▶ About this task
Please copy all of the data that follows exactly, leaving any pictures out.

▶ Provided material
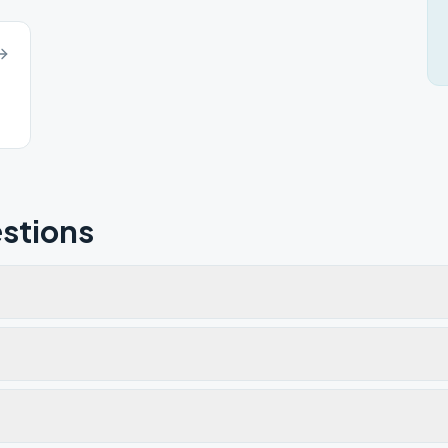
stions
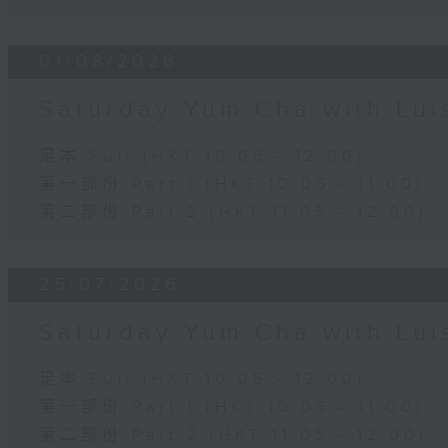
01/08/2026
Saturday Yum Cha with Lui
足本 Full (HKT 10:05 - 12:00)
第一部份 Part 1 (HKT 10:05 - 11:00)
第二部份 Part 2 (HKT 11:05 - 12:00)
25/07/2026
Saturday Yum Cha with Lui
足本 Full (HKT 10:05 - 12:00)
第一部份 Part 1 (HKT 10:05 - 11:00)
第二部份 Part 2 (HKT 11:05 - 12:00)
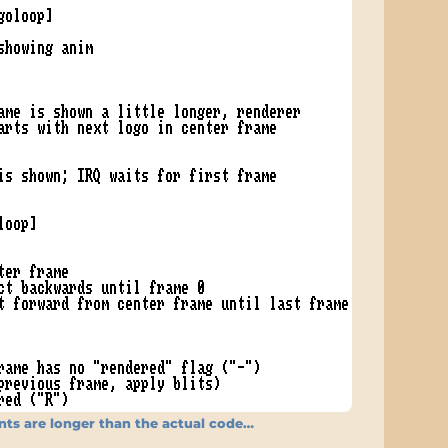
s are longer than the actual code…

▶ Completed exercise
stions
01/08/2026
Saturday Yum Cha with Lui
足本 Full (HKT 10:05 - 12:00)
第一部份 Part 1 (HKT 10:05 - 11:00)
第二部份 Part 2 (HKT 11:05 - 12:00)
25/07/2026
Saturday Yum Cha with Lui
足本 Full (HKT 10:05 - 12:00)
第一部份 Part 1 (HKT 10:05 - 11:00)
第二部份 Part 2 (HKT 11:05 - 12:00)
s are longer than the actual code…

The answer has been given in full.